___ Information supplied

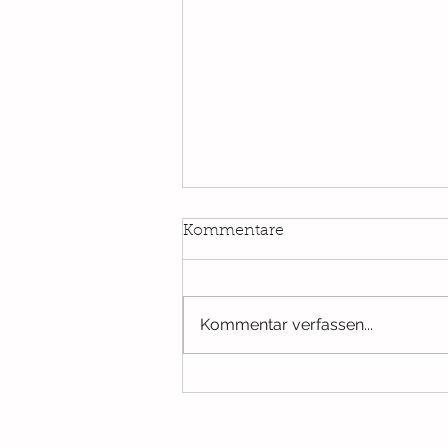
Kommentare
Kommentar verfassen...
Schatten ist für alle da!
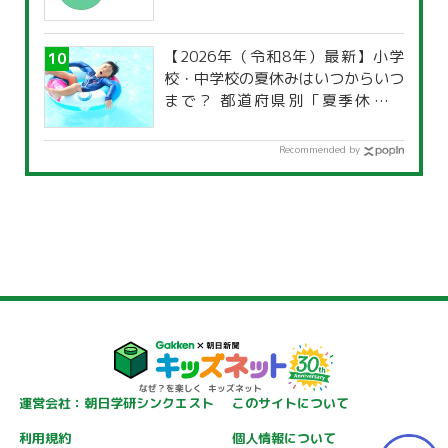
【2026年（令和8年）最新】小学
校・中学校の夏休みはいつからいつ
まで？ 都道府県別「夏季休暇一
覧」
Recommended by
運営会社：朝日学研シンクエスト
このサイトについて
利用規約
個人情報について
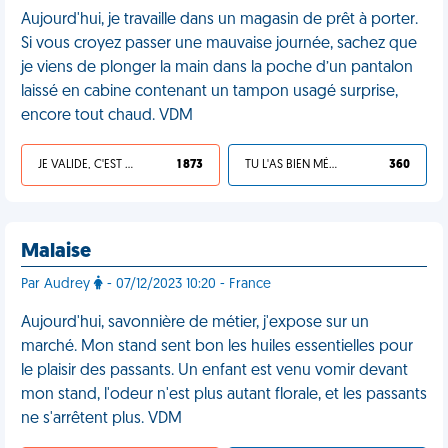
Aujourd'hui, je travaille dans un magasin de prêt à porter.
Si vous croyez passer une mauvaise journée, sachez que
je viens de plonger la main dans la poche d’un pantalon
laissé en cabine contenant un tampon usagé surprise,
encore tout chaud. VDM
JE VALIDE, C'EST UNE VDM
1 873
TU L'AS BIEN MÉRITÉ
360
Malaise
Par Audrey
- 07/12/2023 10:20 - France
Aujourd'hui, savonnière de métier, j'expose sur un
marché. Mon stand sent bon les huiles essentielles pour
le plaisir des passants. Un enfant est venu vomir devant
mon stand, l'odeur n'est plus autant florale, et les passants
ne s'arrêtent plus. VDM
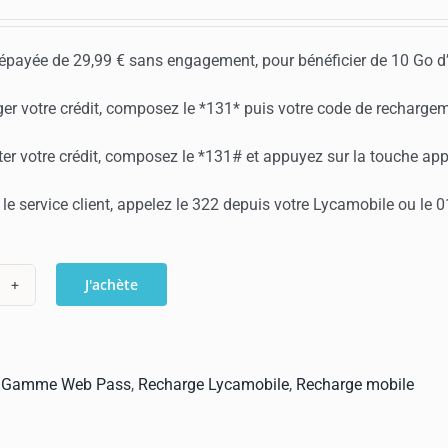
épayée de 29,99 € sans engagement, pour bénéficier de 10 Go d’
er votre crédit, composez le *131* puis votre code de rechargem
er votre crédit, composez le *131# et appuyez sur la touche app
 le service client, appelez le 322 depuis votre Lycamobile ou le 
J'achète
ntité
harge
amobile
:
Gamme Web Pass
,
Recharge Lycamobile
,
Recharge mobile
b
s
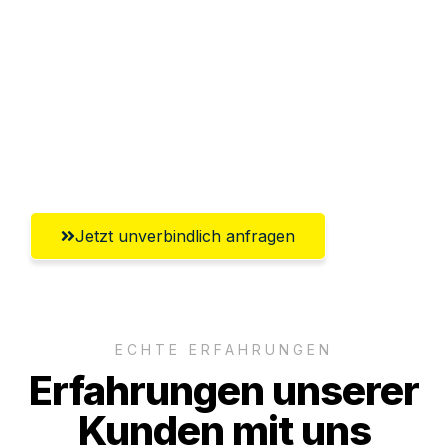
Abwicklung innerhalb von 24 Stunden
Versichert bis zu 7.500€
Ggf. komplette Zollabwicklung inklusive
Umfassender Kundensupport aus Hamm
Jetzt unverbindlich anfragen
ECHTE ERFAHRUNGEN
Erfahrungen unserer
Kunden mit uns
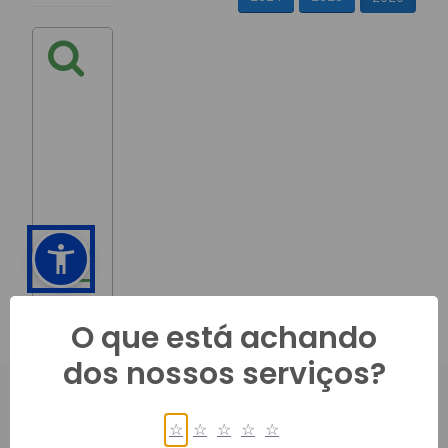
O que está achando
dos nossos serviços?
☆
☆
☆
☆
☆
PRINCIPAL, 450, CENTRO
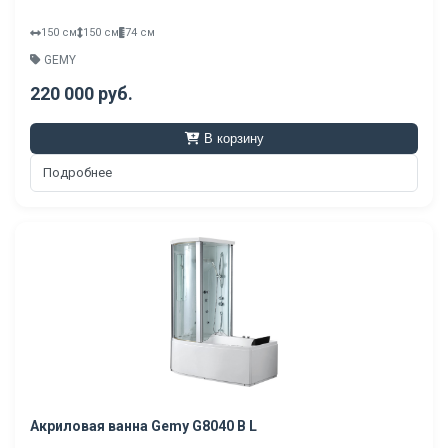
150 см
150 см
74 см
GEMY
220 000 руб.
В корзину
Подробнее
Акриловая ванна Gemy G8040 B L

______

Look over the entries above. Copy every line that contains the word "pour".

marché. Mon stand sent bon les huiles essentielles pour
épayée de 29,99 € sans engagement, pour bénéficier de 10 Go d’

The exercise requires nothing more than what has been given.